ARE YOUR CHILDREN PLAYING SPIN THE NEEDLE?
FEATURED ARTICLE
Doctors are warning parents to ensure that their children know the dangers of sharing needles. “We have seen a sharp rise in the spread of HIV among teenagers from the West Island,” says Dr. Lawrence Real of the Beaconsfield General Hospital, “and it’s all thanks to a bizarre new game that’s weeping playgrounds and school. It’s called Spin the Needle, and it’s every bit as dangerous as it sounds."
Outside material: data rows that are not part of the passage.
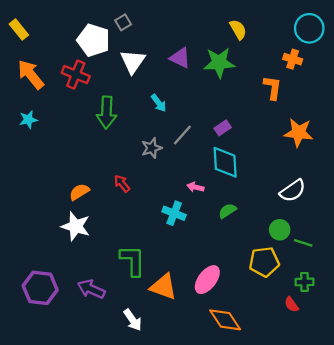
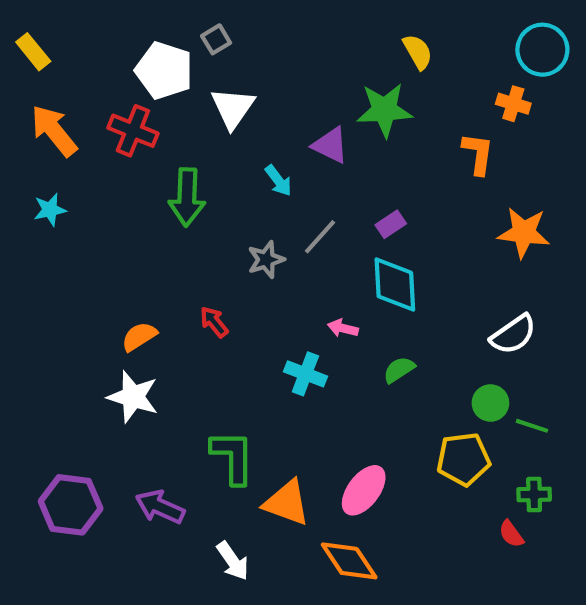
purple triangle: (180, 58) -> (330, 145), moved
orange diamond: (225, 320) -> (349, 561), moved

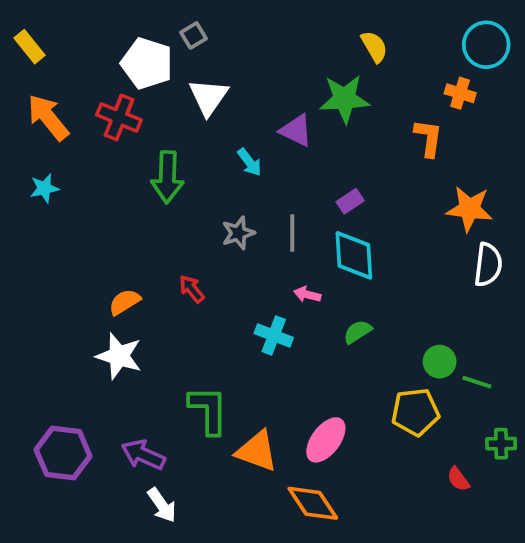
gray line: (320, 237) -> (292, 233), moved, turned -42
white semicircle: (513, 334) -> (488, 265), moved, turned -48
green cross: (534, 494) -> (501, 444), moved
white arrow: (233, 561) -> (162, 505), moved

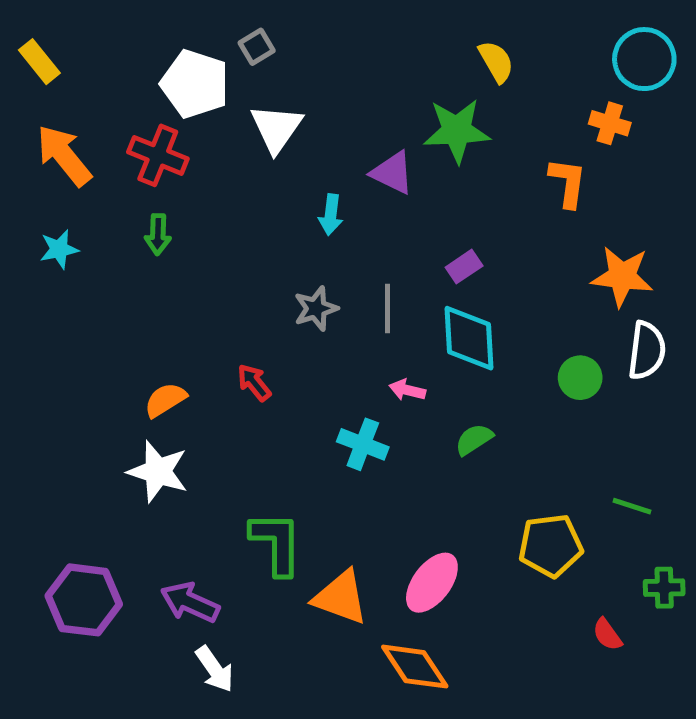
cyan arrow: (249, 162) -> (331, 215), turned 44
green arrow: (167, 177) -> (158, 234), moved, size x0.6
green circle: (440, 362) -> (580, 378), moved

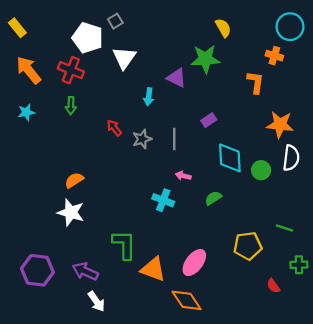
cyan diamond: (469, 338) -> (230, 158), moved
red arrow: (254, 383) -> (114, 128), moved

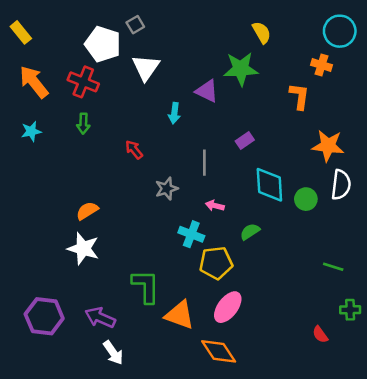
gray star: (142, 139) -> (167, 189), moved
yellow pentagon: (248, 246) -> (216, 263), moved

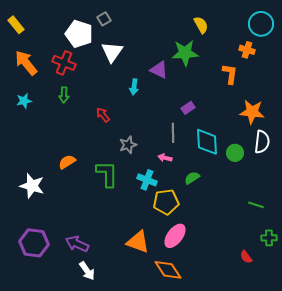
gray line: (204, 163) -> (173, 133), moved
white star: (83, 249) -> (32, 186), moved
green L-shape: (146, 286) -> (107, 174), moved

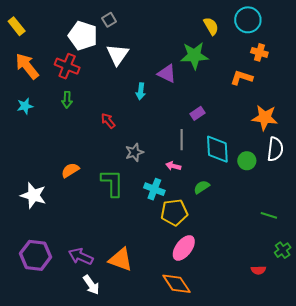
cyan circle: (261, 24) -> (248, 20), moved
orange L-shape: (230, 74) -> (242, 78), turned -80
green cross: (269, 238) -> (283, 250), turned -35
orange triangle: (138, 242) -> (121, 260), moved
red semicircle: (246, 257) -> (258, 270), turned -56

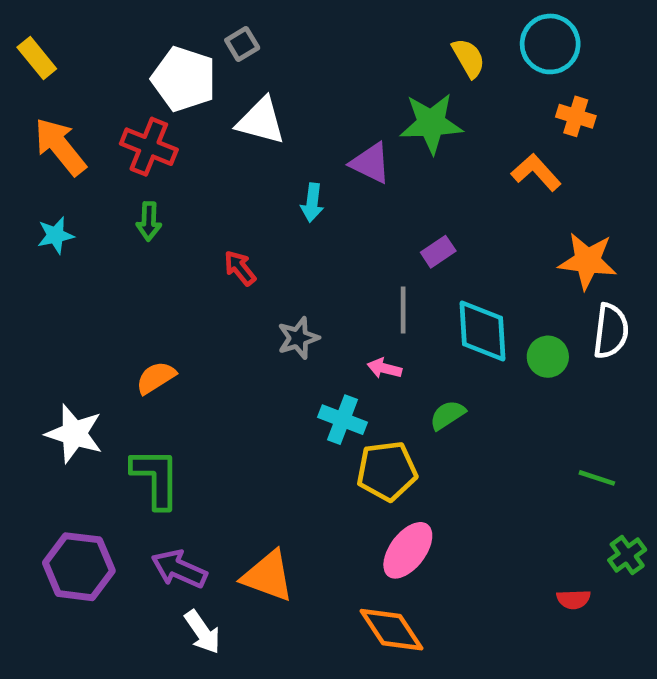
white triangle: (118, 55) -> (261, 121), turned -50
orange L-shape: (242, 78) -> (536, 172), turned 30
green L-shape: (112, 183) -> (156, 478), moved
Late last year, principles as St-Lomas High School caught several teenagers in their school spinning a needle around. The students admitted under question to sharing the needle among each other. “They don’t put any drugs in the needle,” says Principle Maria Couteau, “they just put their blood in it, and then they spin it, and whoever the needle points to has to inject the blood that was in it."
Teenagers, for their part, claim that spinning the needle is the newest way of establishing intimacy among teenagers. “In the 1960s, holding hands was a big deal, in the 1970s, it was kissing, in the 1980s, it was giving blow jobs, in the 1990s, it was having sex, in 2000s, it was having group sex,” says Stacy McQueen, an 18 year old student who recently graduated from High School. “Today, teenagers are taking it one step further. We’re skipping sex and jumping right to sharing each other’s diseases. We want to out-risk everyone else."
Leonora Bedwig, a teenageologist who works for McGonnicle University’s Child Education Centre, says that the invention of spin the needle doesn’t surprise her in the least. “For the last hundred years, each generation has striven to break more taboos than the last,” says Leonora. "We’re fast approaching a kind of event horizon where there will be no more taboos to break. Spin the needle comes close to that horizon, but the envelope can be pushed even further. I predict that in the next ten years, teenagers will have invented something that makes spin the needle seem quaint and harmless.”
Dr. Lawrence Real isn’t so sure. “I fear for a future where sharing needles with people is considered safe compared to other teenage activities” says Dr. Real. “I think we, as a society, are failing our kids. The fact that they think sharing needles is a fun way to spend an after noon says something deeply disturbing about the culture we live in."